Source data
------------
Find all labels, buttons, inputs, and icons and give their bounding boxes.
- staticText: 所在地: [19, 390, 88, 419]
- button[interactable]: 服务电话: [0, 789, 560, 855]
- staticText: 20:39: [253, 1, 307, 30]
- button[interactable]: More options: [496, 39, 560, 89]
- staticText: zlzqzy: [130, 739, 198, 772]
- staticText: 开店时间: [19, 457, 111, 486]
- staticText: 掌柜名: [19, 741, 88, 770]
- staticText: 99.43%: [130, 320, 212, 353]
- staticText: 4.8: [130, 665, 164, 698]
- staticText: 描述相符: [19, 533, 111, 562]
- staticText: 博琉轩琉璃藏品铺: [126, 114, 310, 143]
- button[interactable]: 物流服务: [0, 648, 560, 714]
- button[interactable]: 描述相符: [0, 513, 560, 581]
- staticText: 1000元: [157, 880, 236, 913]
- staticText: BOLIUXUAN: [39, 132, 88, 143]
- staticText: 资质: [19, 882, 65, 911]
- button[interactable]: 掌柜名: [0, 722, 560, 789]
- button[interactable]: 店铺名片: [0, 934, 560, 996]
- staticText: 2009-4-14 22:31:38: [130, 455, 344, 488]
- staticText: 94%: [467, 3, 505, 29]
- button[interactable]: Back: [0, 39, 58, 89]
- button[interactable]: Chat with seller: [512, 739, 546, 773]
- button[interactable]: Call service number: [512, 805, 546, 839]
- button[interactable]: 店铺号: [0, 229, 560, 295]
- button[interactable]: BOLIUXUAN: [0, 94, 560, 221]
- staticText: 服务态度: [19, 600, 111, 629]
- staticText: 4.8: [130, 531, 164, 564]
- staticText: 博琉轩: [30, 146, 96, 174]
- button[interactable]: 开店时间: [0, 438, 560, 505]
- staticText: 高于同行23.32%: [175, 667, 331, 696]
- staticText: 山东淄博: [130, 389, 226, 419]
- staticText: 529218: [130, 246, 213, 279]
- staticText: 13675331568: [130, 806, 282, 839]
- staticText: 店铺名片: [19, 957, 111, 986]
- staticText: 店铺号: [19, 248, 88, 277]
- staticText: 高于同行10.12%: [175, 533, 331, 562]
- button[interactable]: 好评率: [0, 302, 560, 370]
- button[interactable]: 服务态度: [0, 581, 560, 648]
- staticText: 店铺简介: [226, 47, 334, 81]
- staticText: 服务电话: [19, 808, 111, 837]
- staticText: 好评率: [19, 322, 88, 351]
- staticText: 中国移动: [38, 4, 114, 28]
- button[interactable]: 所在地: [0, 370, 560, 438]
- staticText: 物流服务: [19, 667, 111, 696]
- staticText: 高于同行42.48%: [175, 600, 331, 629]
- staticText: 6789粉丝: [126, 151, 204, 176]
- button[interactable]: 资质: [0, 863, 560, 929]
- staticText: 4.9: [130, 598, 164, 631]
------------
#### WHAT YOU HAVE TO DO:
Output the entries exactly. Leave nothing out.

#### SOLUTION TO THIS TASK:
Find all labels, buttons, inputs, and icons and give their bounding boxes.
- staticText: 所在地: [19, 390, 88, 419]
- button[interactable]: 服务电话: [0, 789, 560, 855]
- staticText: 20:39: [253, 1, 307, 30]
- button[interactable]: More options: [496, 39, 560, 89]
- staticText: zlzqzy: [130, 739, 198, 772]
- staticText: 开店时间: [19, 457, 111, 486]
- staticText: 掌柜名: [19, 741, 88, 770]
- staticText: 99.43%: [130, 320, 212, 353]
- staticText: 4.8: [130, 665, 164, 698]
- staticText: 描述相符: [19, 533, 111, 562]
- staticText: 博琉轩琉璃藏品铺: [126, 114, 310, 143]
- button[interactable]: 物流服务: [0, 648, 560, 714]
- button[interactable]: 描述相符: [0, 513, 560, 581]
- staticText: 1000元: [157, 880, 236, 913]
- staticText: BOLIUXUAN: [39, 132, 88, 143]
- staticText: 资质: [19, 882, 65, 911]
- button[interactable]: 掌柜名: [0, 722, 560, 789]
- button[interactable]: 店铺名片: [0, 934, 560, 996]
- staticText: 2009-4-14 22:31:38: [130, 455, 344, 488]
- staticText: 94%: [467, 3, 505, 29]
- button[interactable]: Back: [0, 39, 58, 89]
- button[interactable]: Chat with seller: [512, 739, 546, 773]
- button[interactable]: Call service number: [512, 805, 546, 839]
- button[interactable]: 店铺号: [0, 229, 560, 295]
- button[interactable]: BOLIUXUAN: [0, 94, 560, 221]
- staticText: 服务态度: [19, 600, 111, 629]
- staticText: 4.8: [130, 531, 164, 564]
- staticText: 博琉轩: [30, 146, 96, 174]
- button[interactable]: 开店时间: [0, 438, 560, 505]
- staticText: 高于同行23.32%: [175, 667, 331, 696]
- staticText: 山东淄博: [130, 389, 226, 419]
- staticText: 529218: [130, 246, 213, 279]
- staticText: 13675331568: [130, 806, 282, 839]
- staticText: 店铺名片: [19, 957, 111, 986]
- staticText: 店铺号: [19, 248, 88, 277]
- staticText: 高于同行10.12%: [175, 533, 331, 562]
- button[interactable]: 好评率: [0, 302, 560, 370]
- button[interactable]: 服务态度: [0, 581, 560, 648]
- staticText: 店铺简介: [226, 47, 334, 81]
- staticText: 服务电话: [19, 808, 111, 837]
- staticText: 好评率: [19, 322, 88, 351]
- staticText: 中国移动: [38, 4, 114, 28]
- button[interactable]: 所在地: [0, 370, 560, 438]
- staticText: 物流服务: [19, 667, 111, 696]
- staticText: 高于同行42.48%: [175, 600, 331, 629]
- staticText: 6789粉丝: [126, 151, 204, 176]
- button[interactable]: 资质: [0, 863, 560, 929]
- staticText: 4.9: [130, 598, 164, 631]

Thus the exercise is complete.